Es imposible retener a Dios, pero puedes entrar muy adentro de ti y ver una luz en la oscuridad: el amor
La certeza más profunda que tenemos los seres humanos, la única capaz de arremeter la oscuridad, más aún, de soportar convivir con ella, es la de haber sido amados, la de ser amados.
Esa experiencia es la que en el presente nos permite saltar con esperanza hacia el futuro, convivir con la oscuridad y entrar en las noches de la vida.
A veces no lo queremos saber para no sufrir y a veces lo sabemos pero nos cuesta aceptar que estamos profundamente sedientos.
Nos resistimos a la medida tan infinita que Dios nos puso en el corazón y que hace tan maravillosa, y a su vez, tan dura la vida: el desear la no medida de la felicidad.
Es que para poder sintonizar con esta experiencia hace falta quedarse vulnerable ante el misterio. Solo ahí lo inefable nos confiará sus secretos. Dicho más claro, si yo no me quedo ante Dios, los que hablen de Dios no me dirán nada.

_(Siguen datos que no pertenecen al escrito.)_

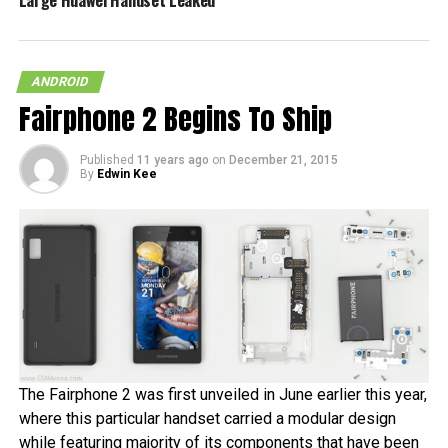
Large Huawei Handset Leaked
ANDROID
Fairphone 2 Begins To Ship
Published
11 years ago
on
December 21, 2015
By
Edwin Kee
The Fairphone 2 was first unveiled in June earlier this year,
where this particular handset carried a modular design
while featuring majority of its components that have been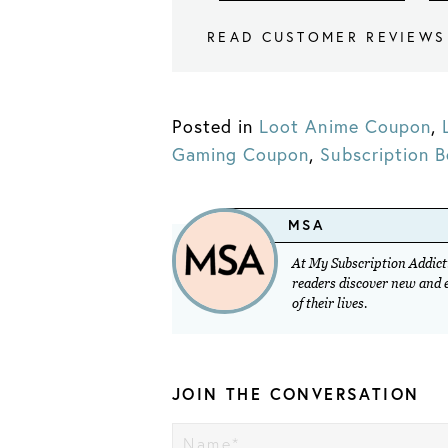
READ CUSTOMER REVIEWS
Posted in
Loot Anime Coupon
,
Gaming Coupon
,
Subscription 
MSA
At My Subscription Addicti
readers discover new and ex
of their lives.
JOIN THE CONVERSATION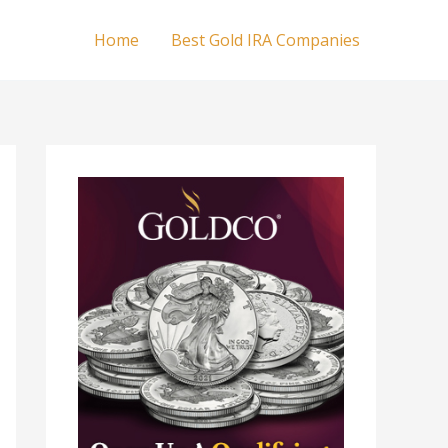
Home
Best Gold IRA Companies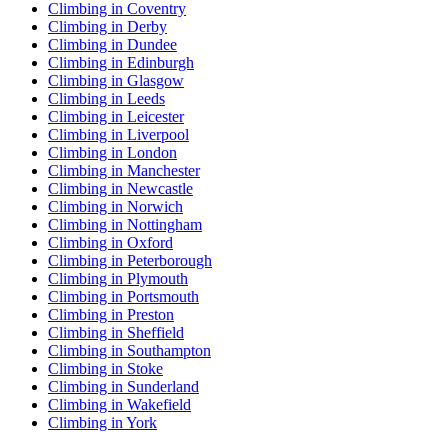
Climbing in Coventry
Climbing in Derby
Climbing in Dundee
Climbing in Edinburgh
Climbing in Glasgow
Climbing in Leeds
Climbing in Leicester
Climbing in Liverpool
Climbing in London
Climbing in Manchester
Climbing in Newcastle
Climbing in Norwich
Climbing in Nottingham
Climbing in Oxford
Climbing in Peterborough
Climbing in Plymouth
Climbing in Portsmouth
Climbing in Preston
Climbing in Sheffield
Climbing in Southampton
Climbing in Stoke
Climbing in Sunderland
Climbing in Wakefield
Climbing in York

Cada vez me convenzo más de que la experiencia de la fe es un camino de certezas y oscuridades. Dios es un Dios revelado, pero al mismo tiempo es un Dios escondido.
Él nos permite asomarnos todo lo que se puede desde la precariedad de este mundo a una realidad que nos ha sido dicha, pero no agotada.
A Dios no se lo puede retener, no podemos asirlo con nuestras manos y agarrarlo para que no se vaya. La presencia de Dios nos habla. La oímos pero no la podemos ver; pensamos que lo tenemos pero se nos escapa de las manos; está presente pero se siente como una ausencia absoluta; nos hiere de dicha y la dicha la percibimos como un doloroso vacío.
Tenemos un “inmenso Padre”, dirá san Juan de la Cruz. Un Dios que se nos entregó en Jesús y sigue siendo misterio, una fe, llena de certezas aunque sin embargo sigue siendo noche.